Salva la cheerleader, salva il mondo!
di Ilario Pieri



L’arte affabulatoria
Partendo da the Twilight Zone (la storica serie tv ideata da Rod Serling e firmata da Richard Matheson, Charles Beaumont e, occasionalmente, anche da talenti pressoché sconosciuti come Jerome Bixby) e passando per il fumetto Marvel, Heroes rappresenta la nuova frontiera del fantastico per ciò che concerne uomini con "abilità speciali" (non variopinte sentinelle inguainate in fastidiose calzamaglie), all’alba di un nuovo secolo post 9/11. Con la straripante accoglienza ottenuta da Lost, altro prodotto con non pochi debiti di formazione nei confronti dell’inossidabile programma succitato e, a seguito dell’investitura di J.J. Abrams e Damon Lindelof quali nuovi eredi "ai confini della realtà", ecco un’opera matura, intelligente e allo stesso tempo pop e tardo adolescenziale (in senso buono) . L’idea appartiene a quel limbo creativo offuscato da corsie ospedaliere, efferati crimini sparsi un po’ ovunque e inconsolabili casalinghe disperate.

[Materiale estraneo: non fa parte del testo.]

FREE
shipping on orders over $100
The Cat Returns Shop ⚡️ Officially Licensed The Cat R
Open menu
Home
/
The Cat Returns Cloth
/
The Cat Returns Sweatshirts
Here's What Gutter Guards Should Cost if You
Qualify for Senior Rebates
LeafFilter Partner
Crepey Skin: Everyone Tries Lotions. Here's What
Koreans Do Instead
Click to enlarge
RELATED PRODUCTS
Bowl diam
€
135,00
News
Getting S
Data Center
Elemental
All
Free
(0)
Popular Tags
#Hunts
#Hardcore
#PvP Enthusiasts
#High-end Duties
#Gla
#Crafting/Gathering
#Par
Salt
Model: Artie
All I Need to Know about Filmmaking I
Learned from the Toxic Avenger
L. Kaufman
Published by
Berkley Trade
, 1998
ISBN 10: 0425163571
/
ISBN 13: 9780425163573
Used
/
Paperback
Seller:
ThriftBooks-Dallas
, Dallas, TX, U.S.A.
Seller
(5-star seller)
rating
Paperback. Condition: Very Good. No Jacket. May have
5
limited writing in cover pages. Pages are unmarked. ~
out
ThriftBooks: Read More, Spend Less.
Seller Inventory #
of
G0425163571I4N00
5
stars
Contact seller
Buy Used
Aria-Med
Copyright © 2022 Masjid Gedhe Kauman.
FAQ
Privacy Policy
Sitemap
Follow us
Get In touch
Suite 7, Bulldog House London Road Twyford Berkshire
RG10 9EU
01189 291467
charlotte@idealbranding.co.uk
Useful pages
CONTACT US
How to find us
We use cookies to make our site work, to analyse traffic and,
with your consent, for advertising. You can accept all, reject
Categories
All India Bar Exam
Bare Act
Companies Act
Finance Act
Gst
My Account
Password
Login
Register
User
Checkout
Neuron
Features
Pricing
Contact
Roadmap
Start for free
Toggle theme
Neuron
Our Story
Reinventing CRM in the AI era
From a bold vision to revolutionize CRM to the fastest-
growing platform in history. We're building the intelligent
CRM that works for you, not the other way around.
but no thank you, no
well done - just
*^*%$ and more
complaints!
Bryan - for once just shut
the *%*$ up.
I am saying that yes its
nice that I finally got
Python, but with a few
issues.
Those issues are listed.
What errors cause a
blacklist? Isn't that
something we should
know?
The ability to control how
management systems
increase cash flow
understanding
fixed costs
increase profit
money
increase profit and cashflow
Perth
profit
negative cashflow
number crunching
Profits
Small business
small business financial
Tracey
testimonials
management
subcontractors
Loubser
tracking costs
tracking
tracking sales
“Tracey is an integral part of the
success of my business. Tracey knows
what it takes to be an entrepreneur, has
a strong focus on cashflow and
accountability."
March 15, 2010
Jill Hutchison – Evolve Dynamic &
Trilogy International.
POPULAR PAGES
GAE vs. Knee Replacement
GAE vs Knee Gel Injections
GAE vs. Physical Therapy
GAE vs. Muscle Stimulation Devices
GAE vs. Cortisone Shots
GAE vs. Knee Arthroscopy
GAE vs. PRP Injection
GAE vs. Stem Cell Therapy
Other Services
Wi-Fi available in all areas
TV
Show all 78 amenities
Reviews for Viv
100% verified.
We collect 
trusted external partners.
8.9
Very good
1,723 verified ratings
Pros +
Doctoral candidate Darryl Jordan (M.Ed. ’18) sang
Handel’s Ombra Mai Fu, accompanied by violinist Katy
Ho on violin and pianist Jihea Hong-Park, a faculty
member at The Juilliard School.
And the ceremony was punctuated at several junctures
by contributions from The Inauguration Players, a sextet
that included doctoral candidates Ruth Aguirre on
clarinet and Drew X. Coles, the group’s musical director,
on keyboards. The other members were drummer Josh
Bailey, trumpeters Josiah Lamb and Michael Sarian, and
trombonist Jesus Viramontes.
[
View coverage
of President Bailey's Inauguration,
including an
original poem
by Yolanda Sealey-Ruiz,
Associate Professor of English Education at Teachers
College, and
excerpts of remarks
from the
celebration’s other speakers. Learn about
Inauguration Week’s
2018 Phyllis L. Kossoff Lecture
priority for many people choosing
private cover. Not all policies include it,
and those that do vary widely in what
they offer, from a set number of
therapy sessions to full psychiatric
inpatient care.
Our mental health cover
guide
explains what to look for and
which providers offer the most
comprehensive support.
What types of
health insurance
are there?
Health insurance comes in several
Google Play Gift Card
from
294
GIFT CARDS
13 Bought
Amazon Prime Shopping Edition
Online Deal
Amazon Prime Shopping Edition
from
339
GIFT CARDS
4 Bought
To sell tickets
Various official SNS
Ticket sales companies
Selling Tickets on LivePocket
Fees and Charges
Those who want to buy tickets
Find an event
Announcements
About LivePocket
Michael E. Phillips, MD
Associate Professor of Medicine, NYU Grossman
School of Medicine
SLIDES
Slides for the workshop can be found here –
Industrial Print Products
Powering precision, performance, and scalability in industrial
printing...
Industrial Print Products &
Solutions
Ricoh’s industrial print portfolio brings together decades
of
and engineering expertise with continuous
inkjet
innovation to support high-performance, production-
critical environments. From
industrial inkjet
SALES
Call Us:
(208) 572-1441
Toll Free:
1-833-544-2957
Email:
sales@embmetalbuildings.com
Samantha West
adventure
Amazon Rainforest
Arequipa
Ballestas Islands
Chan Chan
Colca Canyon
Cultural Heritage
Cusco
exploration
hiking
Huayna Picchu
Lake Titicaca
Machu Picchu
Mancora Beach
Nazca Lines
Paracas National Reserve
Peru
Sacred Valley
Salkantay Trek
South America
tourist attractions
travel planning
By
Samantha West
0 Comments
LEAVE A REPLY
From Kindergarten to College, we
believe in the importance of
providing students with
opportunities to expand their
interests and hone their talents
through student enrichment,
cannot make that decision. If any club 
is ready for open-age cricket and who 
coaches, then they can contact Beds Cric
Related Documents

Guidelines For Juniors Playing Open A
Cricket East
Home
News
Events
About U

Le “abilità” alle quali fa riferimento Tim Kring (padre della serie) riguardano esseri comuni assopiti nel solito contesto ordinario (così come accadeva ai personaggi di Serling e soci). Le parole che Lindelof adotta per Lost potrebbero assumere un senso anche per Heroes, quando questi afferma che lo scopo dell’opera è quello di sezionare e mettere al microscopio i mostri che vivono dentro ai personaggi, in opposizione a tutto quello che si agita intorno a loro.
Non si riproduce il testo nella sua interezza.